[Cite as Lukasiewicz v. Piotrowicz, 2024-Ohio-2754.]
IN THE COURT OF APPEALS OF OHIO SIXTH APPELLATE DISTRICT LUCAS COUNTY
Sue Lukasiewicz Court of Appeals No. L-23-1180
Appellant Trial Court No. CI0202203173
v.
Michael Piotrowicz DECISION AND JUDGMENT
Appellant Decided: July 19, 2024
*****
Steven C. Hales, for appellant.
Robert J. Huebner and Howard B. Hershman, for appellee.
I. INTRODUCTION
{¶ 1} Appellant, Sue Lukasiewicz, appeals the July 6, 2023 judgment of the Lucas
County Court of Common Pleas granting summary judgment in favor of appellee,
Michael Piotrowicz, following a dispute over appellee’s installation of a fence on his
property. For the following reasons, we affirm the trial court’s judgment. A. Facts and Procedural Background
{¶ 2} The parties own adjoining parcels of land in Maumee, Lucas County, Ohio.
Prior to appellee’s fence installation underlying this action, the parties’ properties were
separated by two sections of chain link fencing. One section, extending approximately
46 feet, was located on appellee’s property. Another section, extending approximately 19
feet, was located on appellant’s property. The two sections met near the property line
where only a small gap interrupted them from extending the entire length of the property
line. Neither party disputes that the 46-foot section was located entirely on appellee’s
property. Appellee maintains that the 19-foot section was located entirely on appellant’s
property while appellant argues that the smaller portion of the fence is “exactly on the
property line.” It is the 19-foot section of fence that underlies the current dispute.
{¶ 3} In April 2022, appellee applied for and received a permit from the City of
Maumee for the construction of a wooden privacy fence on his property to run the entire
length of the property line. Prior to installation, appellee received communication from
appellant, through her counsel, regarding concerns about the location of the new fence.
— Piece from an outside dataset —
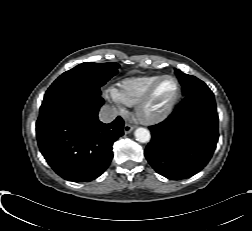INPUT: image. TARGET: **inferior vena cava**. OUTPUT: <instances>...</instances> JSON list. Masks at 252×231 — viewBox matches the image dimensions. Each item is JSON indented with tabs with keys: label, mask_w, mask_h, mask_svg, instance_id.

In response, appellee obtained a survey of his property. From that survey, he determined
that the 19-foot section of fencing was located on appellant’s property but that his
planned installation would be entirely within his property.
{¶ 4} After providing the survey to appellant’s counsel, appellee, believing he had
complied with all of the city’s permitting requirements, began construction of the fence
on May 14, 2022. As part of the construction, appellee removed the portion of the chain
2. link fence that was on his property while leaving appellant’s portion of the chain link
fence intact. In his affidavit, filed contemporaneously with his motion for summary
judgment, appellant stated that he “took every measure to minimize any contact with
[appellant’s] property.” These measures included erecting a plywood structure to ensure
that no debris fell on appellant’s property, reaching over or around his new fencing when
attaching it to the posts, and, where reaching around to attach the fencing to the posts
proved unfeasible, used longer screws to attach the fencing to the posts from his own
property. Appellee stated that all of these efforts were made to avoid entering appellant’s
property during the installation of the fence. He further stated that he “remained within
[his] property line for the installation of the entire fence.” In her own affidavit testimony,
appellant does not directly dispute these statements but claims that “[b]efore, during, and
after construction * * * [appellee] and/or his agents trespassed upon my property a
number of times[.]”
{¶ 5} It is undisputed that when appellee completed construction of the privacy
fence, that a 3 to 4-inch gap remained between appellee’s new fence and appellant’s
existing chain link fence. It is further undisputed that appellee’s new fence is located
entirely on his own property. Prior to initiating this litigation, appellant obtained her own
survey of the property on July 5, 2022. That survey reflects the portion of chain link
fence underlying this dispute as extending from a post located .4 feet inside appellant’s
property with that distance decreasing along its run to the point the fence terminates at
the property line.
3. {¶ 6} On July 28, 2022, appellant filed a complaint alleging three counts against
appellee: (1) Trespass and Conversion, (2) Nuisance, and (3) Reduction in her property
value (styled as a “marketability” claim by appellant). Appellee filed his answer on
September 14, 2022 and generally denied the allegations.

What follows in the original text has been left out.